Il fut décidé que M. Michaut serait prié de soumettre à la commission un devis approximatif des dépenses qui devraient lui être remboursées; puis, M. le président mit aux voix l'emplacement. Douze points de la ville étaient proposés: 1º l'axe de la rue des Réservoirs et de la rue de la Paroisse, 2º l'axe des boulevards de la Reine et du Roi, 3º l'axe du boulevard de la Reine et de la rue Duplessis, 4º la demi-lune qui devait exister prochainement sur le boulevard de la Reine à la prolongation de la rue de l'abbé de l'Épée, 5º le marché Notre-Dame, 6º le carrefour de Montreuil, 7º le carrefour Charost, 8º la place des Tribunaux, 9º l'ancien hémicycle de l'avenue de la Mairie, 10º la rampe qui prolonge l'avenue de Sceaux, 11º la place Saint-Louis, 12º le Marché-Neuf.
Deux seuls de ces emplacements réunirent les suffrages de la commission: la place Saint-Louis et la place des Tribunaux. Il fut arrêté qu'un extrait du procès-verbal (relativement à ce qui concernait l'emplacement désigné) serait soumis à M. le maire, afin d'obtenir l'autorisation du conseil municipal.
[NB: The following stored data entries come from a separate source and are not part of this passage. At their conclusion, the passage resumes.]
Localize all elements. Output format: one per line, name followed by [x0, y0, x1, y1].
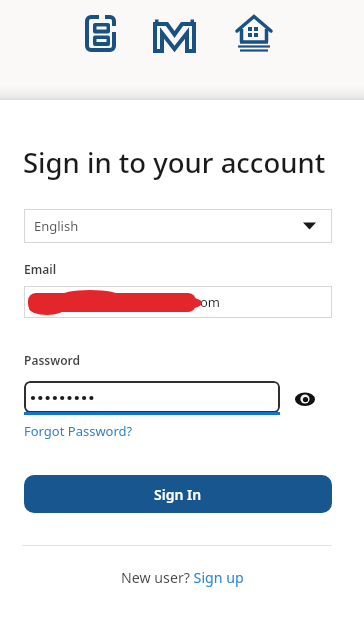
button[interactable] [24, 381, 280, 413]
button[interactable]: English [24, 209, 332, 243]
staticText: om [200, 293, 221, 311]
button[interactable]: om [24, 286, 332, 318]
button[interactable]: Sign In [24, 475, 332, 513]
button[interactable]: New user? Sign up [121, 568, 244, 587]
staticText: Sign In [154, 485, 202, 504]
button[interactable] [288, 388, 322, 410]
staticText: Password [24, 352, 81, 368]
staticText: English [34, 217, 79, 235]
staticText: Sign in to your account [23, 144, 326, 181]
button[interactable]: Forgot Password? [24, 422, 133, 440]
staticText: Email [24, 261, 57, 277]
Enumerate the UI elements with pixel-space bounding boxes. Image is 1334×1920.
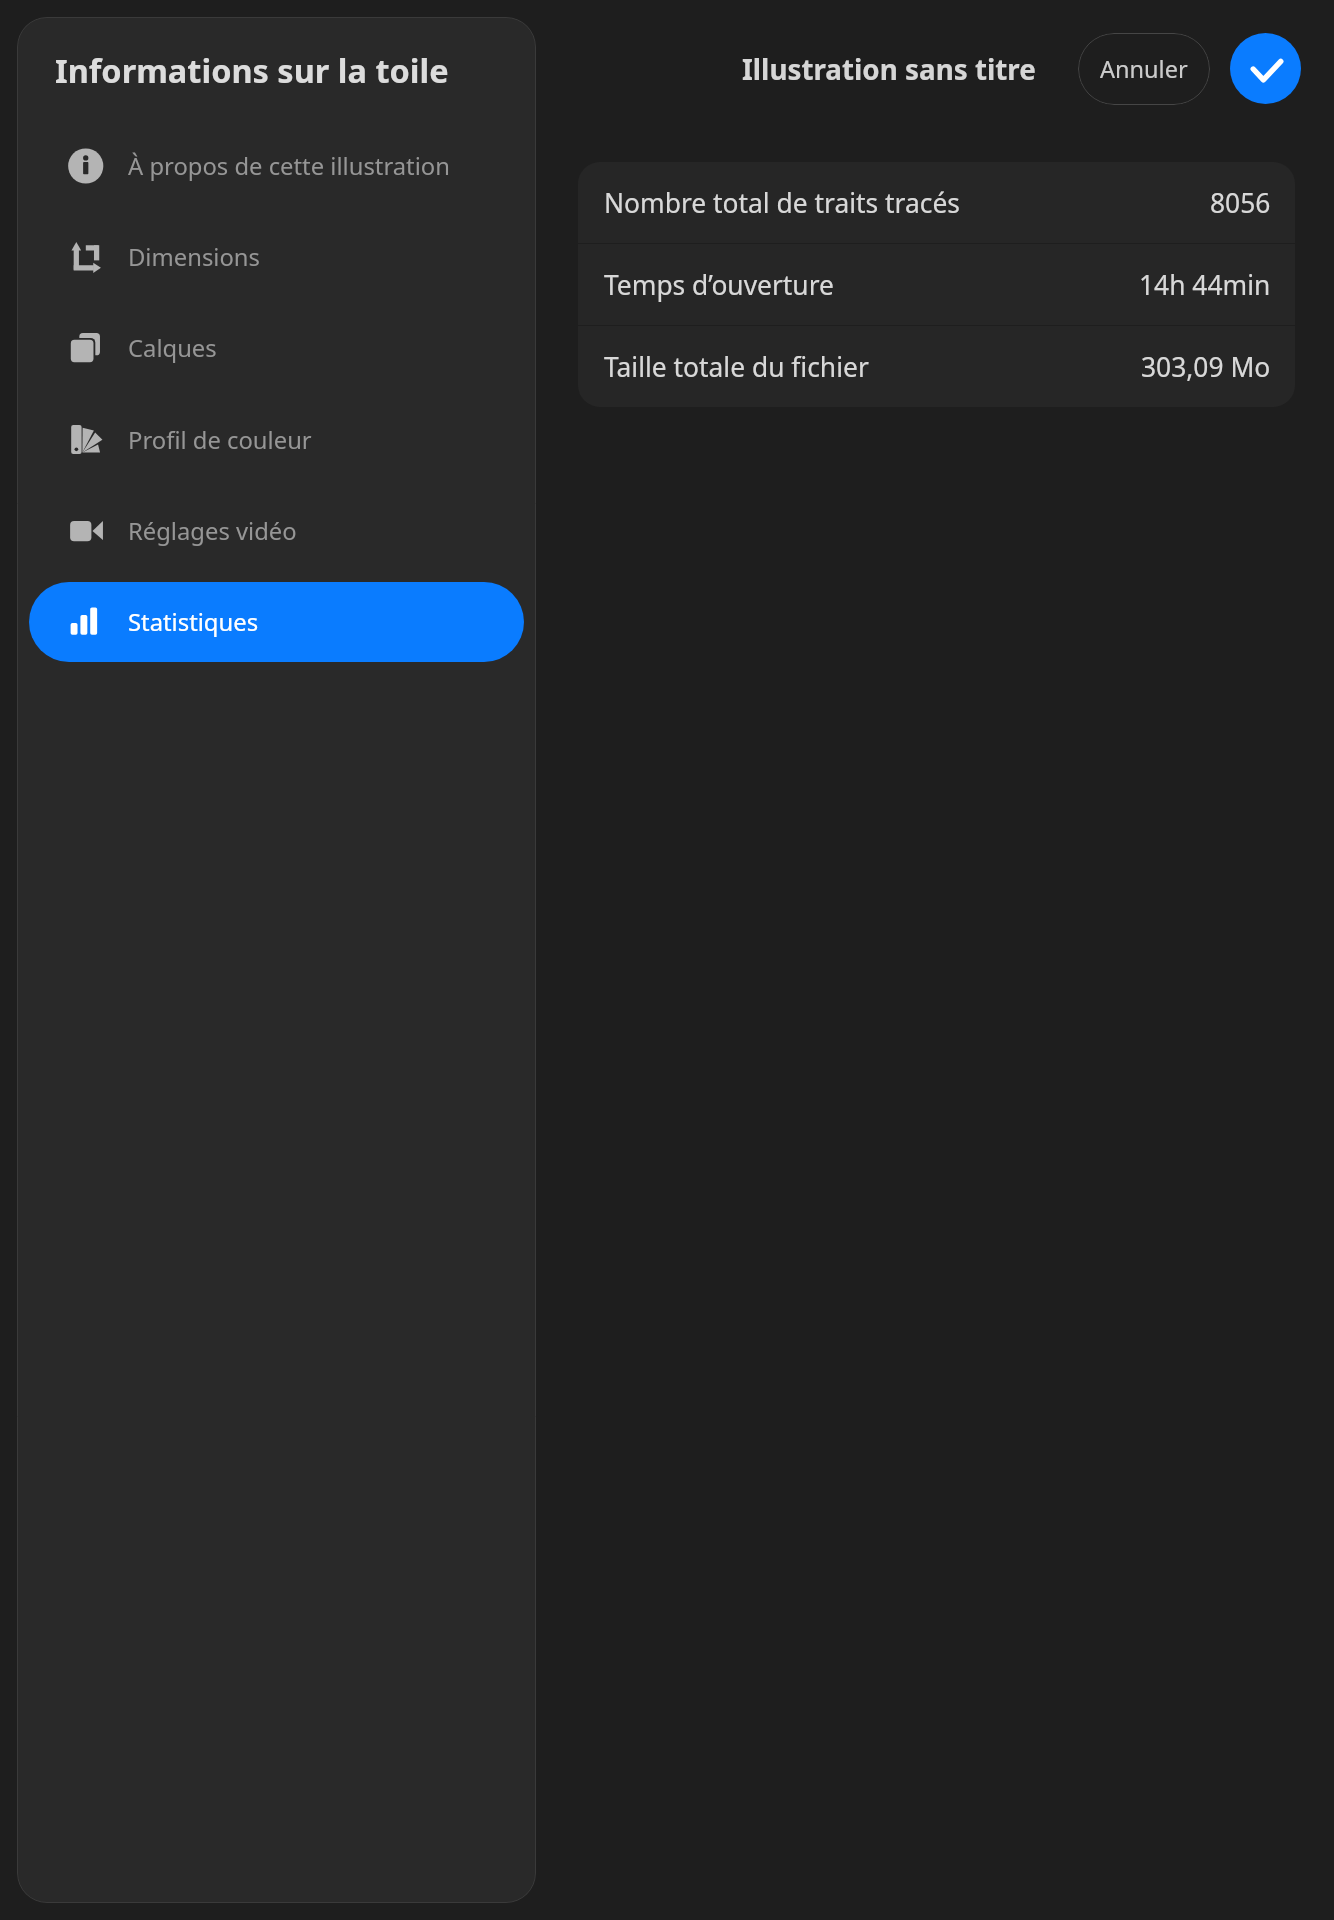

Il fut nommé un comité de trois membres, destiné uniquement à suivre l'exécution de la statue, sous le titre de jury de surveillance, et on l'autorisa à s'adjoindre telles personnes qu'il jugerait capables de l'aider à éclairer la commission, et qu'il serait libre de choisir, soit dans le sein de la commission, soit en dehors.
Puis on s'occupa de divers projets relatifs à la souscription et au mode de publicité, et l'on procéda à l'examen des ressources pécuniaires dont on pourrait disposer pour les dépenses d'impression et d'envoi.
Dans le but de stimuler l'élan du public, il fut arrêté que l'avis suivant serait inséré à la fin du prospectus:
«La commission publiera successivement, de deux mois en deux mois, la liste des souscripteurs.»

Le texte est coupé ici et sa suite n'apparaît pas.